» **ACTIVITY**
Output each record below exactly as it stands, leaving out the pictures.

++++ DATA SUPPLIED ++++

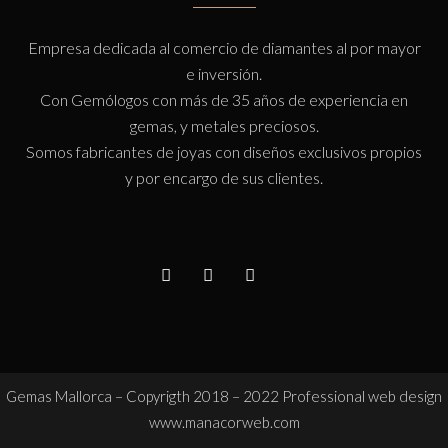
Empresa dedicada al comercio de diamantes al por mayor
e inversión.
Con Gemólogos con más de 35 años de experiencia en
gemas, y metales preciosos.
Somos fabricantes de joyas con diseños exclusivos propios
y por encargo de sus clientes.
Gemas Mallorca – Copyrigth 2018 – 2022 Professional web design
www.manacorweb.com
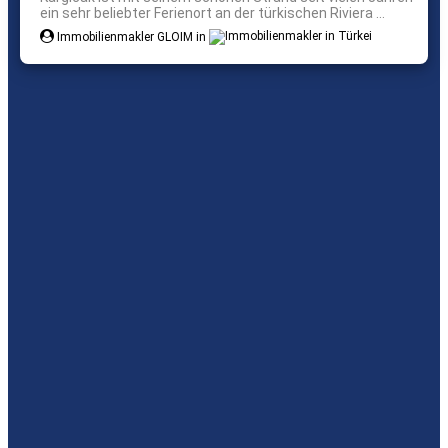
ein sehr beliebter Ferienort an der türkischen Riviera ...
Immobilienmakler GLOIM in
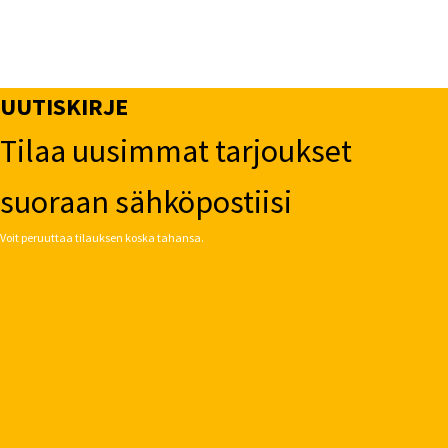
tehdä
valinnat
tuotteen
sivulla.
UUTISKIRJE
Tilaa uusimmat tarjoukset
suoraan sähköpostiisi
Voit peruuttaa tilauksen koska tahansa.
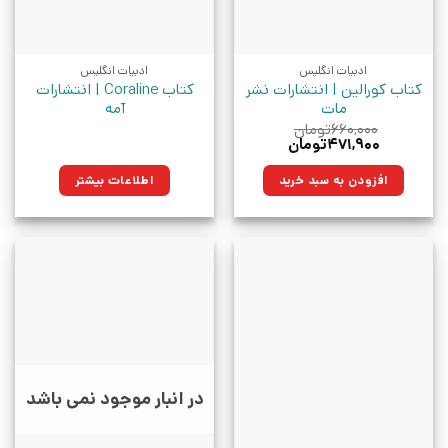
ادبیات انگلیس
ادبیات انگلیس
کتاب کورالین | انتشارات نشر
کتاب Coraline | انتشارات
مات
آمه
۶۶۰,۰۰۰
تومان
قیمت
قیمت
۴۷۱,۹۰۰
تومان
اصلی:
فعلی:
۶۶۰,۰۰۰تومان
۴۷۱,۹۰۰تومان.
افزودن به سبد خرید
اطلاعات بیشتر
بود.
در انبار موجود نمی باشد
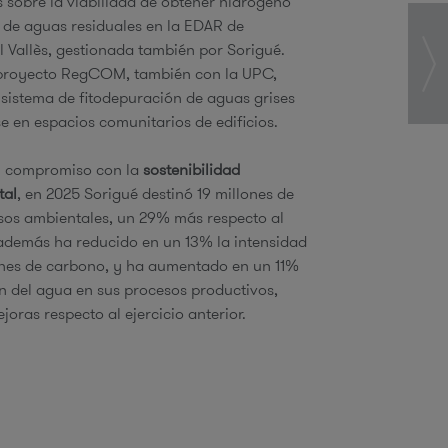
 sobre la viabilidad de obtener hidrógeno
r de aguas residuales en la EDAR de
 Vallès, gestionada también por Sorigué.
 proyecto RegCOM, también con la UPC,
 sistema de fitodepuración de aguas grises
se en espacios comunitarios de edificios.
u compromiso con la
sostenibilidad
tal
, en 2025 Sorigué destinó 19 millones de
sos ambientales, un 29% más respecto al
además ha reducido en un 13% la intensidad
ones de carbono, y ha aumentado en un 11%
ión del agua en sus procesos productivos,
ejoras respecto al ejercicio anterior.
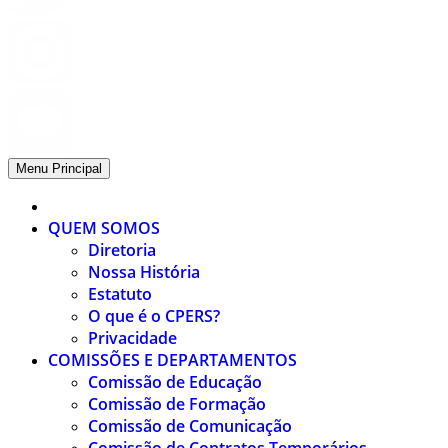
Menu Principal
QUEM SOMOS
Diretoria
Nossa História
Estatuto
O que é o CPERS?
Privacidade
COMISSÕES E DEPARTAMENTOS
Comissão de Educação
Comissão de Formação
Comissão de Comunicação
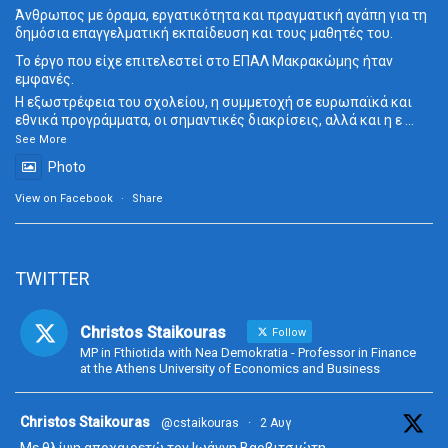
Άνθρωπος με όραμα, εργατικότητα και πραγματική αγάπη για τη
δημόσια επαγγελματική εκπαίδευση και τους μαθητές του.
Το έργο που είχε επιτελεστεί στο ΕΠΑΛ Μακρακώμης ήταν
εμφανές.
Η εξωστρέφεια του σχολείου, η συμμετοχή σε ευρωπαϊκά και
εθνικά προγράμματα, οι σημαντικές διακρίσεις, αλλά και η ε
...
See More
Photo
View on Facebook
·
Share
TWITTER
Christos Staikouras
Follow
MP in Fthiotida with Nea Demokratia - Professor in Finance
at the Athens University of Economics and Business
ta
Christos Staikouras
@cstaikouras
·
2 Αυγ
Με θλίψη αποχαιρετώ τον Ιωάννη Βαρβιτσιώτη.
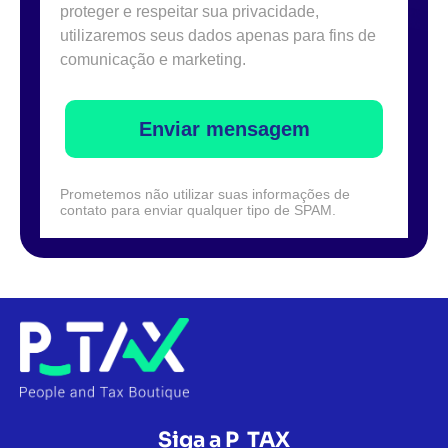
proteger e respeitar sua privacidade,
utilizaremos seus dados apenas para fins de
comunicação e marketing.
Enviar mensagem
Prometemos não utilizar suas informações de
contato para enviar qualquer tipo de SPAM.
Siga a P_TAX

++++

» **COMPLETED TASK**
Empresa dedicada al comercio de diamantes al por mayor
e inversión.
Con Gemólogos con más de 35 años de experiencia en
gemas, y metales preciosos.
Somos fabricantes de joyas con diseños exclusivos propios
y por encargo de sus clientes.
Gemas Mallorca – Copyrigth 2018 – 2022 Professional web design
www.manacorweb.com
ein sehr beliebter Ferienort an der türkischen Riviera ...
Immobilienmakler GLOIM in
tehdä
valinnat
tuotteen
sivulla.
UUTISKIRJE
Tilaa uusimmat tarjoukset
suoraan sähköpostiisi
Voit peruuttaa tilauksen koska tahansa.
ادبیات انگلیس
ادبیات انگلیس
کتاب کورالین | انتشارات نشر
کتاب Coraline | انتشارات
مات
آمه
۶۶۰,۰۰۰
تومان
قیمت
قیمت
۴۷۱,۹۰۰
تومان
اصلی:
فعلی:
۶۶۰,۰۰۰تومان
۴۷۱,۹۰۰تومان.
افزودن به سبد خرید
اطلاعات بیشتر
بود.
در انبار موجود نمی باشد
 sobre la viabilidad de obtener hidrógeno
r de aguas residuales en la EDAR de
 Vallès, gestionada también por Sorigué.
 proyecto RegCOM, también con la UPC,
 sistema de fitodepuración de aguas grises
se en espacios comunitarios de edificios.
u compromiso con la
sostenibilidad
tal
, en 2025 Sorigué destinó 19 millones de
sos ambientales, un 29% más respecto al
además ha reducido en un 13% la intensidad
ones de carbono, y ha aumentado en un 11%
ión del agua en sus procesos productivos,
ejoras respecto al ejercicio anterior.
Menu Principal
QUEM SOMOS
Diretoria
Nossa História
Estatuto
O que é o CPERS?
Privacidade
COMISSÕES E DEPARTAMENTOS
Comissão de Educação
Comissão de Formação
Comissão de Comunicação
Άνθρωπος με όραμα, εργατικότητα και πραγματική αγάπη για τη
δημόσια επαγγελματική εκπαίδευση και τους μαθητές του.
Το έργο που είχε επιτελεστεί στο ΕΠΑΛ Μακρακώμης ήταν
εμφανές.
Η εξωστρέφεια του σχολείου, η συμμετοχή σε ευρωπαϊκά και
εθνικά προγράμματα, οι σημαντικές διακρίσεις, αλλά και η ε
...
See More
Photo
View on Facebook
·
Share
TWITTER
Christos Staikouras
Follow
MP in Fthiotida with Nea Demokratia - Professor in Finance
at the Athens University of Economics and Business
ta
Christos Staikouras
@cstaikouras
·
2 Αυγ
Με θλίψη αποχαιρετώ τον Ιωάννη Βαρβιτσιώτη.
proteger e respeitar sua privacidade,
utilizaremos seus dados apenas para fins de
comunicação e marketing.
Enviar mensagem
Prometemos não utilizar suas informações de
contato para enviar qualquer tipo de SPAM.
Siga a P_TAX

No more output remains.